Hope died with the dust that fell from Papa’s hand that morning.
The rain will never come.
I lie in bed, after living through a day that was the same as yesterday. I wonder briefly if tomorrow might break the pattern of dusty monotony, then decide that no, it will not. Tomorrow will be the same as today – hopeless and rainless.
I can hear the low murmur of Papa and Mama talking in the other room. They thought I hadn’t heard them talking earlier, but I had. They were murmuring about giving up the farm, of going to the East to live with Mama’s sister. Whispers that signalled the final end of everything we’d ever hoped, dreamed and lived for.
Tears come much easier now than they used to, and so I lie there, stifling in the darkness, stifling my sobs. Sleep eventually comes, long after their murmurs have stopped and the harvest moon has risen. I am restless, drifting in and out of nightmares that are too close to reality.
Then a noise cuts through my shadowy dreams, jerking me awake. I lie there, panting softly in the heat, straining my eyes in the darkness.
The noise comes again, a strange intermittent tapping that seems to be coming from the roof above me. The tapping grows in intensity and loudness, as if someone is throwing stones randomly from the sky. I cast about in my sleep-fogged brain, trying to identify the noise. It seems vaguely familiar, as if I had dreamt about it long ago.
Then the truth hits me with the force of a train. I leap out of bed, tripping over my discarded clothes in the darkness, crashing into the door. I tear it open, heedless of my elbows or the clothes or the hinges.
“Papa, Mama!” I scream.
Dashing through the kitchen, I pull open the front door.
It is as if heaven stands before me.
The smell of life comes flooding into the house, dispelling the smell of the dust that has filled our nostrils for so long. I look out through tear filled eyes at the rain that thuds onto the ground.

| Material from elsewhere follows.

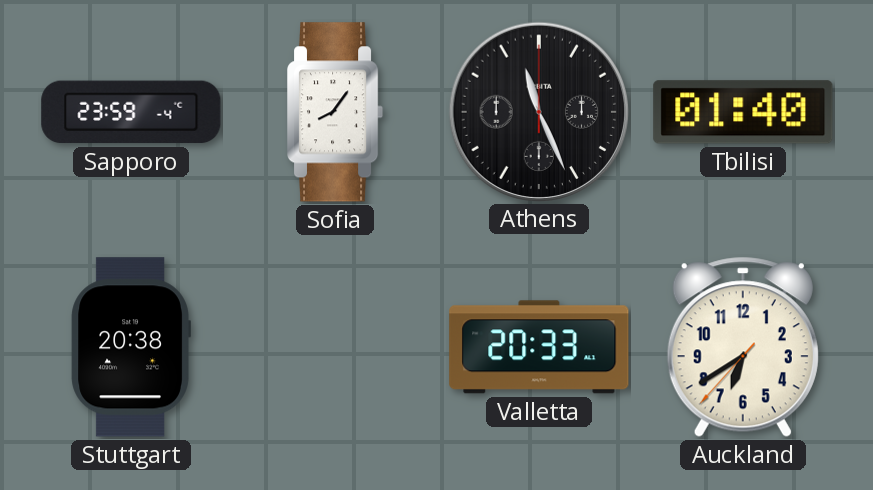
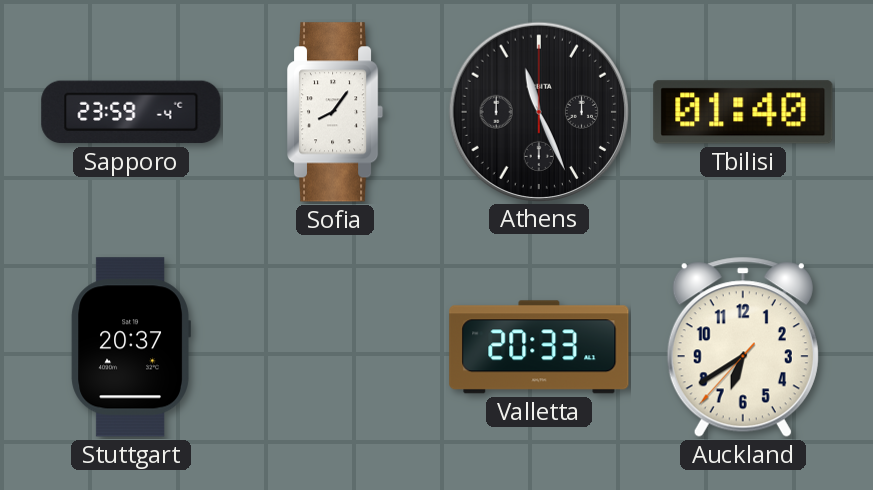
Stuttgart: 20:38 -> 20:37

Somehow I find myself in the front yard, screaming for joy. My face is turned up to the sky that drops its long awaited gift upon the earth. I run and jump and skip, my heart singing for joy.

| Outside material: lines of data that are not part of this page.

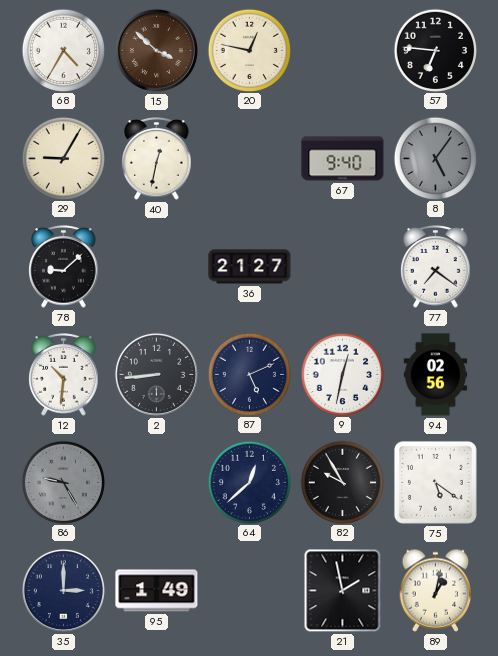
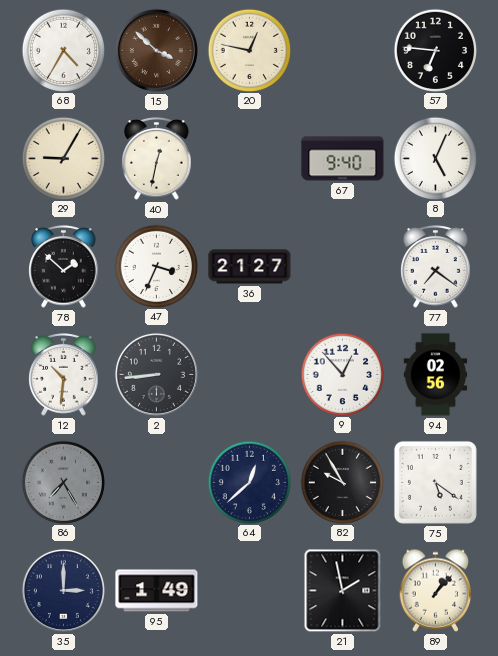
8: 5:06 -> 5:04
8 dial: grey -> white
78: 9:08 -> 1:52
47: none -> 3:34
87: 5:11 -> none
9: 12:32 -> 12:53
86: 9:25 -> 7:25
89: 1:02 -> 1:07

I turn and see Papa dancing with Mama in the puddles of water that have quickly accumulated on the ground. I can’t tell if they’re crying or laughing – I don’t know myself whether I’m crying or laughing. Rain pelts my head and runs heavy down my face, washing away the dust of despair.
“Thank you, thank you, thank you!” I cry over and over again, laughter bubbling up between sobs.
I run to Papa and Mama. I can see the joy dripping from their drenched clothes, feel it radiating from their gleaming smiles. Papa’s eyes flash with light, Mama stands straight and strong.
We join hands and dance together, as the rain pours from the sky.